[Start of section]
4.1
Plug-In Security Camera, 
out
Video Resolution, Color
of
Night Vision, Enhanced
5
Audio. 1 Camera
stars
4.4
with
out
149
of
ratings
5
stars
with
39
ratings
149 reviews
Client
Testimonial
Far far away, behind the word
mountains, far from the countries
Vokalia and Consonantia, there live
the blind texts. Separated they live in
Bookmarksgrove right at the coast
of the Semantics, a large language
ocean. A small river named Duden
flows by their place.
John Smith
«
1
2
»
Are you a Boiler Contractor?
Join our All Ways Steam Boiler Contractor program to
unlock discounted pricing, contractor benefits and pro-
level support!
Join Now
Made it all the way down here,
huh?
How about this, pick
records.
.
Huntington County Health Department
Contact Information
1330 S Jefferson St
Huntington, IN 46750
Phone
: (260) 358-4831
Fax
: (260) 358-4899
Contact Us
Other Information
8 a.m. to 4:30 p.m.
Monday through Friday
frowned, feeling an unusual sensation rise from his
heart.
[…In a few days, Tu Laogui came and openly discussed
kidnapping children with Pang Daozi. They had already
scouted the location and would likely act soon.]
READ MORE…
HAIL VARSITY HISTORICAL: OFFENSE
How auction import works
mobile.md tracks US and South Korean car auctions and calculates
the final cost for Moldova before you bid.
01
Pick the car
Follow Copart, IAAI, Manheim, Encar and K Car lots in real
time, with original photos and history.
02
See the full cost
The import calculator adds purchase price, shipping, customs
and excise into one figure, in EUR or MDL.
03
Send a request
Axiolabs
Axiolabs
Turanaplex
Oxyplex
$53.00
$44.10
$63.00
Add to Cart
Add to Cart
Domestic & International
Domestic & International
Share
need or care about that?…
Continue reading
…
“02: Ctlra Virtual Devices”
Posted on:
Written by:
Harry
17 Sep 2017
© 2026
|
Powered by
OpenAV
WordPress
[End of section]
Work task >> Would you please copy the whole listing exactly as given?

Worked solution >>
4.1
Plug-In Security Camera, 
out
Video Resolution, Color
of
Night Vision, Enhanced
5
Audio. 1 Camera
stars
4.4
with
out
149
of
ratings
5
stars
with
39
ratings
149 reviews
Client
Testimonial
Far far away, behind the word
mountains, far from the countries
Vokalia and Consonantia, there live
the blind texts. Separated they live in
Bookmarksgrove right at the coast
of the Semantics, a large language
ocean. A small river named Duden
flows by their place.
John Smith
«
1
2
»
Are you a Boiler Contractor?
Join our All Ways Steam Boiler Contractor program to
unlock discounted pricing, contractor benefits and pro-
level support!
Join Now
Made it all the way down here,
huh?
How about this, pick
records.
.
Huntington County Health Department
Contact Information
1330 S Jefferson St
Huntington, IN 46750
Phone
: (260) 358-4831
Fax
: (260) 358-4899
Contact Us
Other Information
8 a.m. to 4:30 p.m.
Monday through Friday
frowned, feeling an unusual sensation rise from his
heart.
[…In a few days, Tu Laogui came and openly discussed
kidnapping children with Pang Daozi. They had already
scouted the location and would likely act soon.]
READ MORE…
HAIL VARSITY HISTORICAL: OFFENSE
How auction import works
mobile.md tracks US and South Korean car auctions and calculates
the final cost for Moldova before you bid.
01
Pick the car
Follow Copart, IAAI, Manheim, Encar and K Car lots in real
time, with original photos and history.
02
See the full cost
The import calculator adds purchase price, shipping, customs
and excise into one figure, in EUR or MDL.
03
Send a request
Axiolabs
Axiolabs
Turanaplex
Oxyplex
$53.00
$44.10
$63.00
Add to Cart
Add to Cart
Domestic & International
Domestic & International
Share
need or care about that?…
Continue reading
…
“02: Ctlra Virtual Devices”
Posted on:
Written by:
Harry
17 Sep 2017
© 2026
|
Powered by
OpenAV
WordPress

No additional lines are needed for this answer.